While many of my colleagues fled the state for more temperate climes this summer, I stuck around the Big D (and I do mean Dallas) and taught summer school. You see, I could have spent the entire summer outside, attempting to paint the house (or as I prefer to call it, "tilting at windmills"), or I could earn more than enough to pay a painter and have some left over. Naturally, I seized the opportunity to stay indoors and pay someone else to do it. Someone with painting skills and equipment and an assistant and a special truck with paint running out the tailgate.
I taught US History to English as a Second Language students. I tried telling the project coordinators that I was an American Lit teacher, not an American History teacher, but they insisted that it didn't matter, and that it was all Kosher, and that they would pay me $20/hour to babble at the kids. There was an ESL teacher in the room to remind me to slow down; he was actually the one that was the teacher of record for the class (meaning he had to grade the papers), so my responsibility was simply to show up and put on a 7 hour stand-up routine about history. No problem!
Well, okay, maybe a little problem. Problems. For starters, these ESL kids had been in the country for less than a school year. Most of them were low socio-economic background. Many of them couldn't read and write at grade level in their native tongue, much less English. They thought they were showing up for a conversation skills enrichment class, not a vocabulary-intensive social studies class. But hey, I like a challenge, and they were, by and large, good kids.
Dallas was one of 10 counties that received a grant to pay for this particular project. Part of their funding required participants like me to show up twice a week downtown at HQ to "debrief and reflect" with the other teachers.

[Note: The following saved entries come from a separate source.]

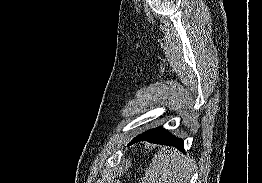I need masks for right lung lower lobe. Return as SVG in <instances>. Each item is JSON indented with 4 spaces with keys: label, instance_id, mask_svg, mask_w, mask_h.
Returning a JSON list of instances; mask_svg holds the SVG:
<instances>
[{
    "label": "right lung lower lobe",
    "instance_id": "98d812e1",
    "mask_svg": "<svg viewBox=\"0 0 262 183\" xmlns=\"http://www.w3.org/2000/svg\"><path fill=\"white\" fill-rule=\"evenodd\" d=\"M139 141H148L156 144L170 145L184 151L183 140L172 136L162 127L151 129L138 135L131 141V143H129V145Z\"/></svg>",
    "mask_w": 262,
    "mask_h": 183
}]
</instances>
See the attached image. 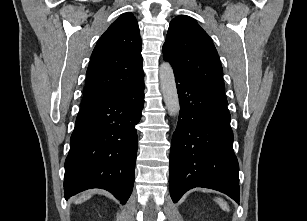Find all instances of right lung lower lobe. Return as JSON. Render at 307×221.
I'll return each instance as SVG.
<instances>
[{"label": "right lung lower lobe", "mask_w": 307, "mask_h": 221, "mask_svg": "<svg viewBox=\"0 0 307 221\" xmlns=\"http://www.w3.org/2000/svg\"><path fill=\"white\" fill-rule=\"evenodd\" d=\"M144 80L135 87L82 106L65 161L64 197L106 189L125 204L134 185Z\"/></svg>", "instance_id": "1"}]
</instances>
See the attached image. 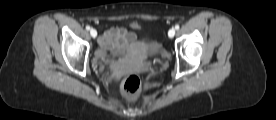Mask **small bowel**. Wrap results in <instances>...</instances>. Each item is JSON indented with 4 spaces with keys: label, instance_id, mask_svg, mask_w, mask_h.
I'll return each mask as SVG.
<instances>
[{
    "label": "small bowel",
    "instance_id": "small-bowel-1",
    "mask_svg": "<svg viewBox=\"0 0 276 120\" xmlns=\"http://www.w3.org/2000/svg\"><path fill=\"white\" fill-rule=\"evenodd\" d=\"M135 38V34L126 28L111 27L102 33L99 42L103 48L120 47L133 42Z\"/></svg>",
    "mask_w": 276,
    "mask_h": 120
}]
</instances>
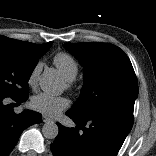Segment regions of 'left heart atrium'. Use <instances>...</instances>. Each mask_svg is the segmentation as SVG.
Here are the masks:
<instances>
[{
	"label": "left heart atrium",
	"mask_w": 156,
	"mask_h": 156,
	"mask_svg": "<svg viewBox=\"0 0 156 156\" xmlns=\"http://www.w3.org/2000/svg\"><path fill=\"white\" fill-rule=\"evenodd\" d=\"M69 104L66 97L53 96L48 93H39L31 99V106L34 110L51 117L68 108Z\"/></svg>",
	"instance_id": "left-heart-atrium-1"
}]
</instances>
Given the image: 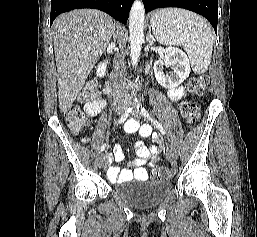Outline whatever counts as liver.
Returning a JSON list of instances; mask_svg holds the SVG:
<instances>
[{"mask_svg": "<svg viewBox=\"0 0 257 237\" xmlns=\"http://www.w3.org/2000/svg\"><path fill=\"white\" fill-rule=\"evenodd\" d=\"M115 32L113 19L94 9L74 10L53 23L59 108L66 113Z\"/></svg>", "mask_w": 257, "mask_h": 237, "instance_id": "1", "label": "liver"}]
</instances>
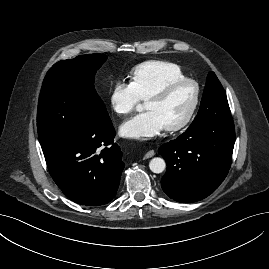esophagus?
<instances>
[{
	"instance_id": "1",
	"label": "esophagus",
	"mask_w": 269,
	"mask_h": 269,
	"mask_svg": "<svg viewBox=\"0 0 269 269\" xmlns=\"http://www.w3.org/2000/svg\"><path fill=\"white\" fill-rule=\"evenodd\" d=\"M154 154H155L154 150H150L145 154L144 158L145 159L151 158L152 156H154Z\"/></svg>"
}]
</instances>
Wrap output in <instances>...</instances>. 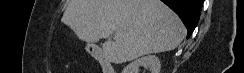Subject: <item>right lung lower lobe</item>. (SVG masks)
Listing matches in <instances>:
<instances>
[{"instance_id": "98d812e1", "label": "right lung lower lobe", "mask_w": 244, "mask_h": 73, "mask_svg": "<svg viewBox=\"0 0 244 73\" xmlns=\"http://www.w3.org/2000/svg\"><path fill=\"white\" fill-rule=\"evenodd\" d=\"M169 6L183 21L190 37L198 24L203 0H161Z\"/></svg>"}]
</instances>
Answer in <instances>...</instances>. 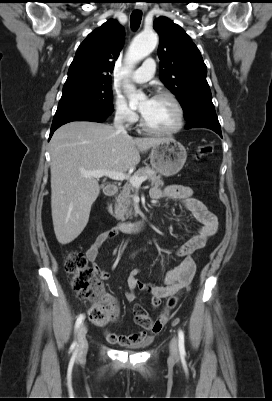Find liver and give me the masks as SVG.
<instances>
[{
	"label": "liver",
	"mask_w": 272,
	"mask_h": 401,
	"mask_svg": "<svg viewBox=\"0 0 272 401\" xmlns=\"http://www.w3.org/2000/svg\"><path fill=\"white\" fill-rule=\"evenodd\" d=\"M162 138H132L114 127L89 121L67 123L50 141L51 210L54 232L60 244L75 240L88 223L93 202L100 193L97 178L82 171L126 172L140 162Z\"/></svg>",
	"instance_id": "liver-1"
}]
</instances>
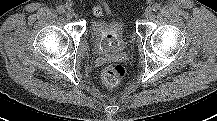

Silly me, I thought for $20 an hour, they deserved my honest opinion, and I gave it in spades. I think I was one of the more cynical critics at that. I was under the impression that by the end of the summer session, they were really happy to see me go.
And then yesterday I received a phone call from one of the coordinators: "Hello, Mr. Bosch. I bet you didn't think you'd hear from me again, did you?" No, no I didn't. This particular lady reminds me of Miss Eileen, my pre-school teacher, so I have to admit that I have a soft spot for her. Now that I think of it, I don't remember Miss Eileen sporting a rack like this lady's, so that may have contributed to said soft spot. Anyway, Miss Eileen II continued, "We were wondering if you'd like to be a presenter for the project's SIOP class. You wouldn't have to do every session, but we'll pay you $200 for co-presenting the material to other teachers." SIOP is alphabet soup for some inclusion training that everyone in the district has to go through. Me, one of the district's bigger AP elitists, presenting how to include limited English proficient students in your regular class. And the $200 is on top of my regular salary that I'd receive on staff development day anyway.
Man, I love suckling at the county teat; it's irony-flavored!